The National Carers Alliance was initiated by the charitable trust Carers New Zealand and the recommendation of Baroness Jill Pitkeathley. She was recognised in 1997 for her many years of work for family carers in the United Kingdom, in her then role as chief executive of Carers UK. She is now a Deputy Speaker of the House of LORDS and continues to work closely with carer organisations around the world.

In 1988 Baroness Pitkeathley established the Carers Alliance UK, which still meets regularly to identify priorities for carers and progress these with government, public agencies, and key service providers.

A similar Alliance in the United States has also operated for many years. Its president and CEO, Gail Hunt, will join Baroness Pitkeathley in New Zealand next March to participate in a Caring for the Carers Summit to be held at Te Papa in Wellington.

The National Carers Alliance will meet quarterly. Its first meeting was held today at Parliament, hosted by Ruth Dyson, who has Ministerial responsibilities for disability issues, ACC, senior citizens, labour, health, women's affairs, and child, youth and family services.

Charities that attended the inaugural Alliance meeting, or intend to be involved include Age Concern, Alzheimers New Zealand, Autism NZ, the Brain Injury Association, the Cancer Society, CCS, the Cerebral Palsy Society, the Complex Carers Group, the Cystic Fibrosis Association, Epilepsy NZ, the Head Injury Society, Heart Children, Hospice New Zealand, IHC, Kidney Kids, MS Society, the Muscular Dystrophy Association, the NZ Down Syndrome Association, NZORD, Parent to Parent, Parkinsons NZ, Rescare NZ, SAMS, SF NZ, Stroke Foundation, and TOA Pacific.

The Young Carers Forum, whose members are children under 18, will meet formally for the first time in early 2005. Alliance members are nominating young carers to represent their organisations on the Forum, which will be a voting member of the Alliance.

The new Alliance also has strategic links with over 100 organisations providing services and support to family/whanau carers, and to regional carer support networks across New Zealand.

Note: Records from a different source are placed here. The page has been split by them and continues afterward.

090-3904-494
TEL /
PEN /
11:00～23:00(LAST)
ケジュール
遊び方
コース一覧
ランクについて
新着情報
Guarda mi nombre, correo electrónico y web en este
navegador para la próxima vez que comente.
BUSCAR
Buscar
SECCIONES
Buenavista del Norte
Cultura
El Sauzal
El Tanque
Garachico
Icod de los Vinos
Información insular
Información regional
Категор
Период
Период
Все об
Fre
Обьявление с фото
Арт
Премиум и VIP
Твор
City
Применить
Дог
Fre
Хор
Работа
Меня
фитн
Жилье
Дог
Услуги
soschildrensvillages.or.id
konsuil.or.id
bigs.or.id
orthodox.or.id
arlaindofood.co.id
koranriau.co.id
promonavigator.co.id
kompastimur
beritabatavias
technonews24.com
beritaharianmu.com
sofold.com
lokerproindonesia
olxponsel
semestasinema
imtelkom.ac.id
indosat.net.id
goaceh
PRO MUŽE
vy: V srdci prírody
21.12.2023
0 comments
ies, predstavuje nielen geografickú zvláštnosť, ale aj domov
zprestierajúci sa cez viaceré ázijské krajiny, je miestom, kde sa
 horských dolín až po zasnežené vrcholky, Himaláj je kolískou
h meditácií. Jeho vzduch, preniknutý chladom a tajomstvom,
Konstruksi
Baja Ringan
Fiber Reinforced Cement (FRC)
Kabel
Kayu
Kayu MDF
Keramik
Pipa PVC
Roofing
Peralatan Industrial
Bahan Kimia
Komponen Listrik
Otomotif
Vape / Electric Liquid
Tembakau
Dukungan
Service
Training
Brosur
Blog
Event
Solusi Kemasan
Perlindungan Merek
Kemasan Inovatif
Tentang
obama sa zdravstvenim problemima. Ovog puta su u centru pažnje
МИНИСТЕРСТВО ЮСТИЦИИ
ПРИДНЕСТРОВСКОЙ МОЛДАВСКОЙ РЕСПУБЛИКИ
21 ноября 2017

"We can achieve more for carers by working collaboratively than any of us could as individual organisations," says Mr Mathews.

Issues discussed at this week's meeting included policy and legislative directions for carers in New Zealand. In other countries family carers receive non means tested payments which recognise their work. Several countries have implemented Carer Strategies to ensure carers receive appropriate support.

"Working in an Alliance structure will allow the community and charitable sector to work with Government to achieve similar milestones for New Zealand carers," says Mr Mathews.